Expecations have largely remained stable over recent months.
Total Payment Volume (TPV) will be a key metric in both reports.
Earnings season continues to roll along, with results so far being positive. Like recent periods, the big banks helped kick off the period on a strong enough note, with many other companies following suit over the past week.
And concerning next week’s docket, a few big-time financial players – Visa (V - Free Report) and PayPal (PYPL - Free Report) – are on the schedule.
Let’s take a closer look at expectations.
Visa Expected to See Big Growth
EPS and revenue expectations for Visa have been taken marginally higher over recent months, with the financial titan expected to see a nice 18% move higher in earnings alongside an 11% sales increase.
The company’s consistent top-line growth has positioned it nicely in the minds of investors over its long history, reflecting a ‘dependable’ stock overall.

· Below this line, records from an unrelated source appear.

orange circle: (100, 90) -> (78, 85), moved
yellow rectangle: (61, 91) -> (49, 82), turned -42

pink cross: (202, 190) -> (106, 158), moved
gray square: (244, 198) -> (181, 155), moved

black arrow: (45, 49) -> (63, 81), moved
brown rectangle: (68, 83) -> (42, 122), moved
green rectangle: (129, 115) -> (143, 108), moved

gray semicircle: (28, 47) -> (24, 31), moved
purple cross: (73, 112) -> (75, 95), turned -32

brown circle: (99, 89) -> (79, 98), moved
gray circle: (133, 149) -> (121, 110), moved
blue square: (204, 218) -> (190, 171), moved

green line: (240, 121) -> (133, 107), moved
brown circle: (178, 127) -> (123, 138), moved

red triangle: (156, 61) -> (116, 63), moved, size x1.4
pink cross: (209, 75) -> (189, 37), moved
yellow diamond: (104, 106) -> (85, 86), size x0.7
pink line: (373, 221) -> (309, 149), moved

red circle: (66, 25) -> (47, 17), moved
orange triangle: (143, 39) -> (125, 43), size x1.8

Below is a chart illustrating the company’s sales on a quarterly basis.
Image Source: Zacks Investment Research
Visa’s total payments volume (TPV) is a key metric that investors closely monitor. However, the metric isn’t just watched in relation to Visa’s specific results, as it also reflects the state of the broader consumer base overall.
TPV grew 8% year-over-year throughout its latest period, undoubtedly a healthy growth rate. It’s reasonable to expect another healthy print concerning TPV, especially following the CEO’s statement following its latest release –
‘Visa’s strong 9% fiscal second quarter net revenue growth was driven by healthy trends in payments volume, cross-border volume and processed transactions. Consumer spending remained resilient, even with macroeconomic uncertainty.
He continued –
Our strategy across consumer payments, commercial and money movement solutions and value-added services, our diversified business model, and our focus on innovation position us well for the rest of the fiscal year and beyond."

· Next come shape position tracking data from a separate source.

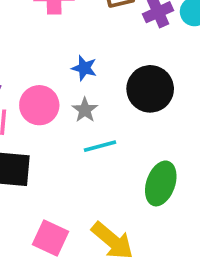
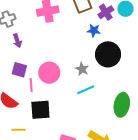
blue star: (84, 68) -> (94, 30), moved
gray star: (85, 110) -> (82, 69), moved

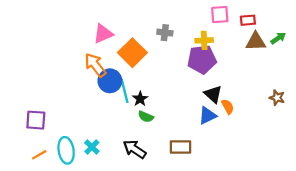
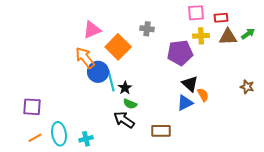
yellow cross: (204, 40) -> (201, 36), moved
cyan cross: (92, 147) -> (86, 139), moved, turned 32
black arrow: (135, 149) -> (124, 120), moved

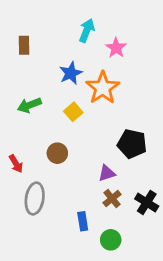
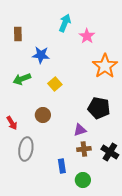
blue star: (71, 73) -> (41, 55), moved, turned 30
orange star: (103, 88) -> (105, 66), moved
brown cross: (112, 199) -> (84, 149), turned 32

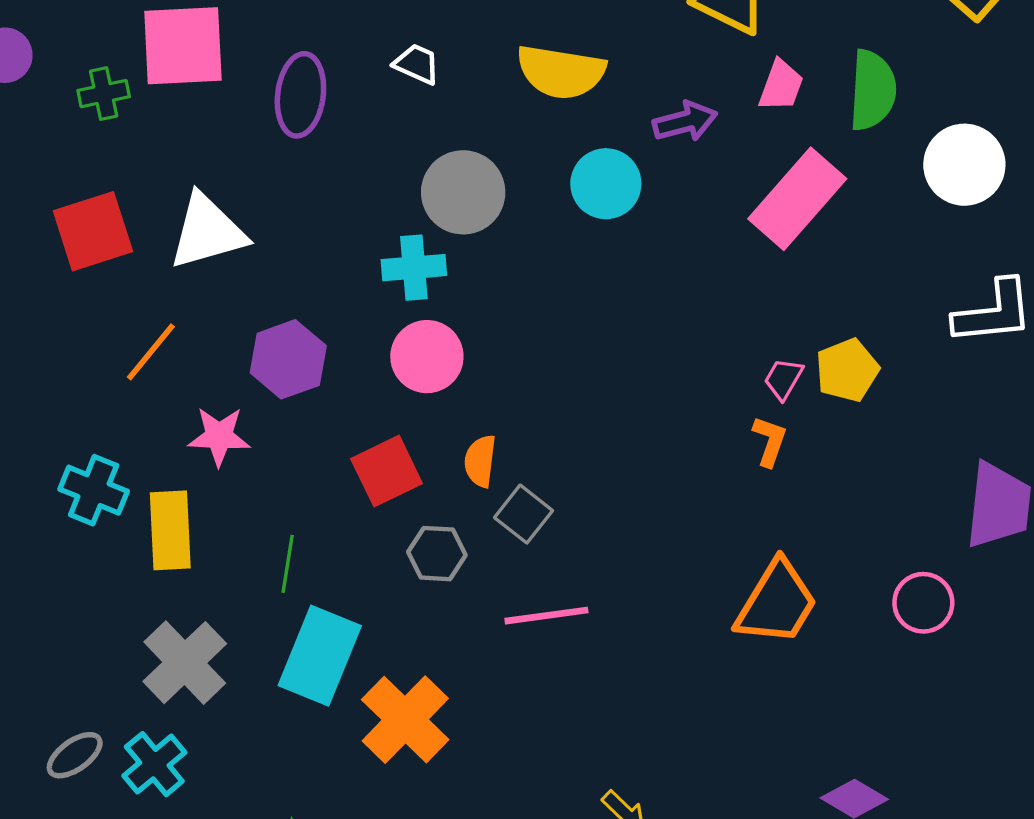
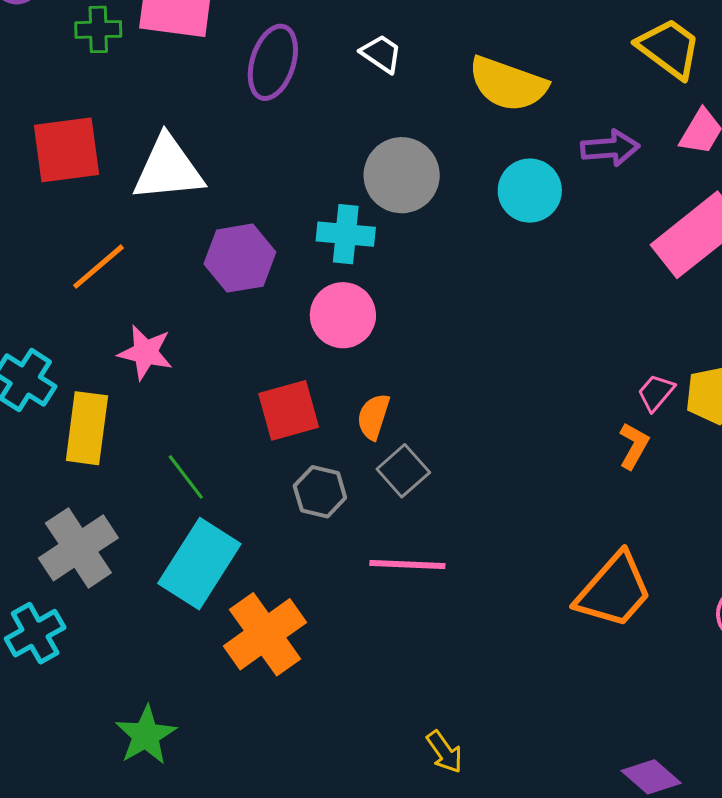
purple hexagon: (288, 359) -> (240, 258), moved
green line: (288, 564) -> (186, 477), turned -57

Shares are heading into the release a bit expensive, with the current 28.2X forward 12-month earnings multiple above the 26.9X five-year median and reflecting a 23% premium relative to the S&P 500.
Can PayPal Shares Finally Sustain Momentum?
While expectations for PayPal haven’t budged much over recent months, the development still reflects a nice level of stability, certainly not raising any red flags. The payments titan is expected to see 9% EPS growth on 2.7% higher sales, with the sales growth rate accelerating nicely relative to the subsequent period. Below is a chart illustrating the company’s sales on a quarterly basis.
Image Source: Zacks Investment Research
While we can see that top line growth has remained consistent, share performance hasn’t reflected the favorable development over the broader three-year period. The stock has overall been trading back-and-forth in a somewhat tight range over the past three years, nearly flat compared to a 72% gain from the S&P 500.
Image Source: Zacks Investment Research
Like V, total payment volume (TPV) will be a key item to watch in the release. PayPal’s TPV totaled a sizable $417 billion throughout its latest period, up 3% from the same period last year. The Zacks Consensus estimate for TPV stands at $434.4 billion, implying a 4% year-over-year climb.
As shown below, the company has had mixed performance concerning beating our consensus TPV estimates, with two misses and two beats coming over the last four quarters.
Image Source: Zacks Investment Research
Shares head into the print at historically low valuation levels, with the current 14.3X forward 12-month earnings multiple comparing to a 19.5X five-year median and reflecting a 37% discount relative to the S&P 500.
Bottom Line
Several notable financial titans – PayPal (PYPL - Free Report) and Visa (V - Free Report) – headline the reporting docket for the finance sector next week, with many other notable companies also on the list.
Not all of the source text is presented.